In addition to Carolina Connect, Aiken also recently joined forces with ten other cooperatives to form the Broadband Cooperatives of South Carolina. Similar cooperative partnerships have also taken shape across the border in North Carolina.

Like most cooperatives, the coalition’s ambitions closely mirror early efforts to electrify rural segments of America long neglected by regional private sector utilities.

“Just as it was unfair in the early 20th century to ask folks to live without electricity, it’s unfair to ask folks today to live without high-speed internet,” Mike Couick, president and CEO of The Broadband Cooperatives of South Carolina told the Aiken Standard.

“People are tired of living in the digital dark age. We believe these largely rural areas have been left behind for far too long. We are here to help.”

U.S. cooperatives currently serve around 42 million Americans, including 92 percent of counties facing persistent poverty.

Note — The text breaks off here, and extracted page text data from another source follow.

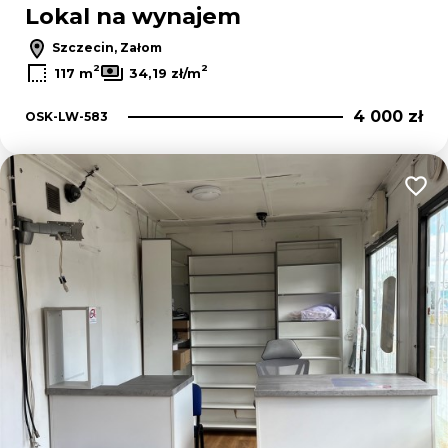
Lokal na wynajem
Szczecin, Załom
2
2
117 m
34,19 zł/m
4 000 zł
OSK-LW-583
Dodaj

Such counties are particularly prone to broadband underinvestment by the nation’s biggest, most politically powerful, telecom monopolies, despite decades of heavy taxpayer subsidization.

Enter cooperatives, who continue to piggyback on their century old rural electrification efforts to once again provide affordable broadband to long-neglected corners of the country.

Inline image of S Boundary Ave in Aiken, SC courtesy of Flickr user Carlfbagge, Attribution 2.0 Generic (CC BY 2.0)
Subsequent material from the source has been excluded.